* ACTION ITEM
With the pictures left out, print exactly the lines below that run from the one containing "om o que você" through the one containing "di una missione".

Stored data entries
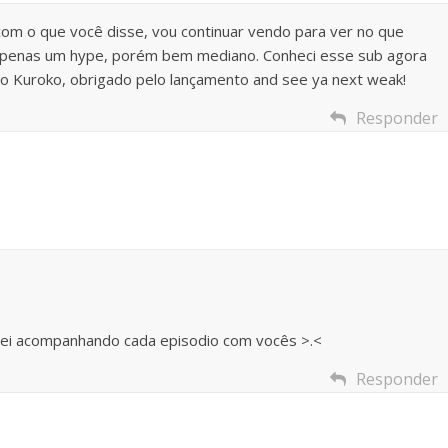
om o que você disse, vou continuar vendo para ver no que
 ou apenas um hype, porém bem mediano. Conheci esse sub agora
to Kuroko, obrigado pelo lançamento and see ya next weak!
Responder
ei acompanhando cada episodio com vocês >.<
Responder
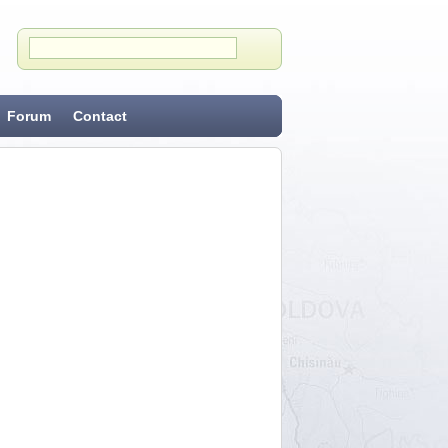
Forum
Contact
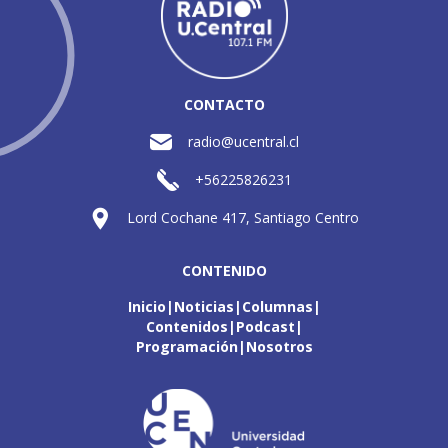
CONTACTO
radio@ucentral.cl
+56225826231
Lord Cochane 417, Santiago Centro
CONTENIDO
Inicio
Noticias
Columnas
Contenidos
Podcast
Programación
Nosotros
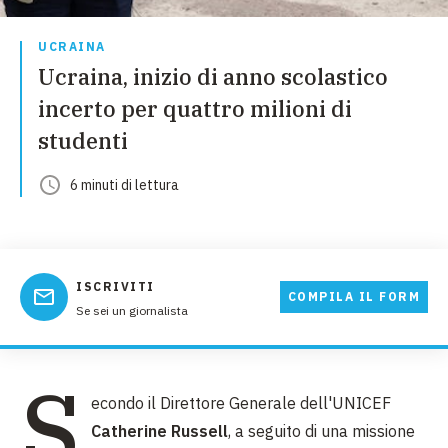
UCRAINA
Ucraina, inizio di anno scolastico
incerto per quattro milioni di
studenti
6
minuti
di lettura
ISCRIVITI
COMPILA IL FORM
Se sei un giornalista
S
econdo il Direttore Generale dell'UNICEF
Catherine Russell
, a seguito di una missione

---

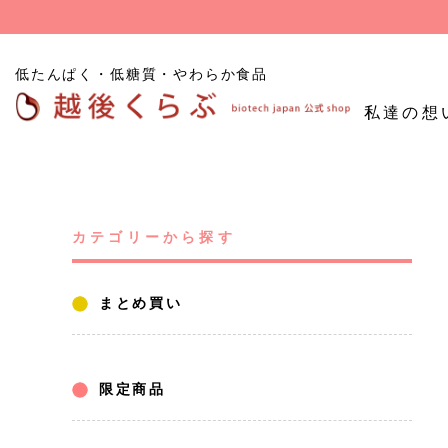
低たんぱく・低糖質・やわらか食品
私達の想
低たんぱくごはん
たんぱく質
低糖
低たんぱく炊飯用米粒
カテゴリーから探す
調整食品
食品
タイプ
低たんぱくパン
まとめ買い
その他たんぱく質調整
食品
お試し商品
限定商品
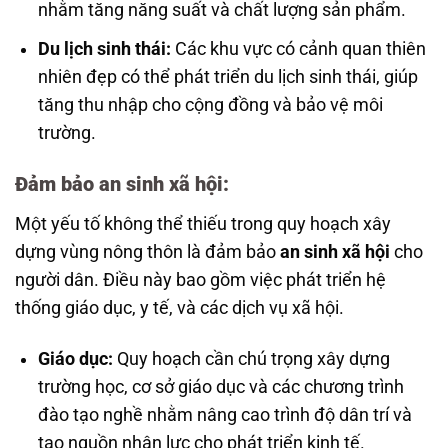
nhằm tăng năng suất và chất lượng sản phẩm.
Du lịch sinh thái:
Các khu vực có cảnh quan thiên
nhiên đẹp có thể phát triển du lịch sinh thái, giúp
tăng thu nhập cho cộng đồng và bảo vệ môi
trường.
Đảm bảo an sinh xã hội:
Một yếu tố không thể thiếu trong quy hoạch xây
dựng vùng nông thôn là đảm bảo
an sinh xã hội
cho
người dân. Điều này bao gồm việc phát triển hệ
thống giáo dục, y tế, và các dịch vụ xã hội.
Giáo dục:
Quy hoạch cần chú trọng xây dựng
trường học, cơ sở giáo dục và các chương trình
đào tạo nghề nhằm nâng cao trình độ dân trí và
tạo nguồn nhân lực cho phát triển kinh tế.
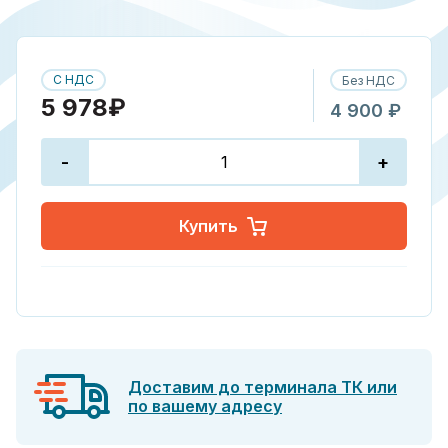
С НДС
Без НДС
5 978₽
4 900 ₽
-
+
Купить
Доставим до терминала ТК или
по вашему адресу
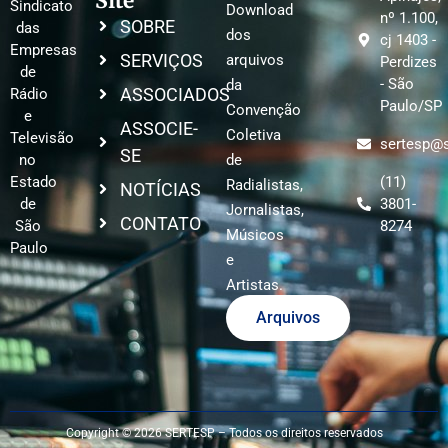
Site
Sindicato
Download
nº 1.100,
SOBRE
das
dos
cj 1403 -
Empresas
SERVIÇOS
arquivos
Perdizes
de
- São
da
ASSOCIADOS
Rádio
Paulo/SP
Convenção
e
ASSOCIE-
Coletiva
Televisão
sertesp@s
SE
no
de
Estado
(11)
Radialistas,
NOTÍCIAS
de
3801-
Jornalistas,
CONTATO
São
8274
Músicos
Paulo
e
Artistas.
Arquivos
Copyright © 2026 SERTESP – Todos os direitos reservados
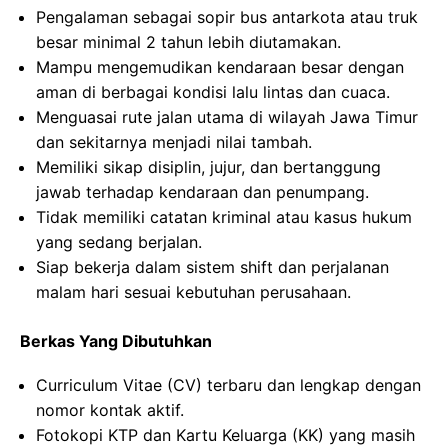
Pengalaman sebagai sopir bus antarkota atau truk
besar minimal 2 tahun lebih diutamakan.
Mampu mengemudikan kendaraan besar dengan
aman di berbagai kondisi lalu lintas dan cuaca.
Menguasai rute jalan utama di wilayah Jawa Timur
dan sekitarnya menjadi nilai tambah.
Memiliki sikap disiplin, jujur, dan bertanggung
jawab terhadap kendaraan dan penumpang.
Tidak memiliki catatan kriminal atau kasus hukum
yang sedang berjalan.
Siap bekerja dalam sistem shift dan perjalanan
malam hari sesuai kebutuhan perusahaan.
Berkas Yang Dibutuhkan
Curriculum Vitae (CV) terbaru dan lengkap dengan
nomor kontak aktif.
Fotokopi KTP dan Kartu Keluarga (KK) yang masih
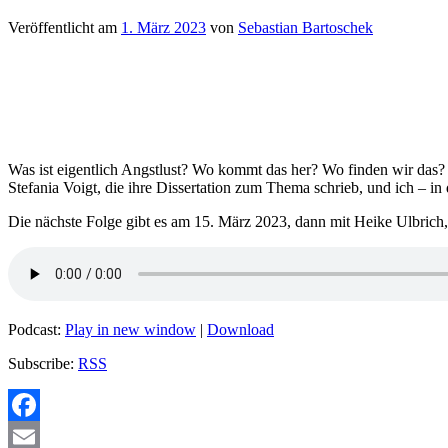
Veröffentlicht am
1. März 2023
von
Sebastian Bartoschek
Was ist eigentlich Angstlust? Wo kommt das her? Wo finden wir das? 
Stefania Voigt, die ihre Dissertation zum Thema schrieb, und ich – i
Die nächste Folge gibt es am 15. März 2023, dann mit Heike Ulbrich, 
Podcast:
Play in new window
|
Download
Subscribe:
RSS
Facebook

* ANSWER SPACE
om o que você disse, vou continuar vendo para ver no que
 ou apenas um hype, porém bem mediano. Conheci esse sub agora
to Kuroko, obrigado pelo lançamento and see ya next weak!
Responder
ei acompanhando cada episodio com vocês >.<
Responder
Forum
Contact
CONTACTO
radio@ucentral.cl
+56225826231
Lord Cochane 417, Santiago Centro
CONTENIDO
Inicio
Noticias
Columnas
Contenidos
Podcast
Programación
Nosotros
UCRAINA
Ucraina, inizio di anno scolastico
incerto per quattro milioni di
studenti
6
minuti
di lettura
ISCRIVITI
COMPILA IL FORM
Se sei un giornalista
S
econdo il Direttore Generale dell'UNICEF
Catherine Russell
, a seguito di una missione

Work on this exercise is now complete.